BEGIN MATERIAL FOR THE TASK

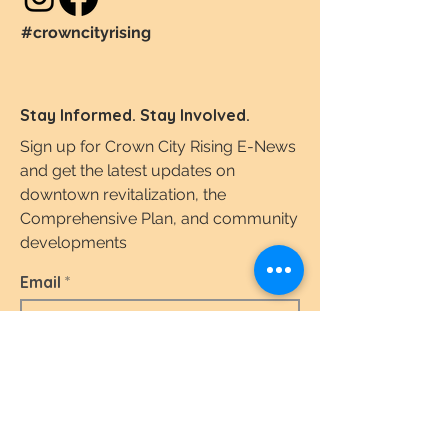
#crowncityrising
Stay Informed. Stay Involved.
Sign up for Crown City Rising E-News
and get the latest updates on
downtown revitalization, the
Comprehensive Plan, and community
developments
Email
I agree to the terms & conditions.
View the
Terms of Use & Privacy Policy here.
Subscribe Today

END MATERIAL FOR THE TASK

### EXERCISE GOAL
The records above are to be copied exactly, with no pictures carried over.

### SOLUTION TO THE PROBLEM
#crowncityrising
Stay Informed. Stay Involved.
Sign up for Crown City Rising E-News
and get the latest updates on
downtown revitalization, the
Comprehensive Plan, and community
developments
Email
I agree to the terms & conditions.
View the
Terms of Use & Privacy Policy here.
Subscribe Today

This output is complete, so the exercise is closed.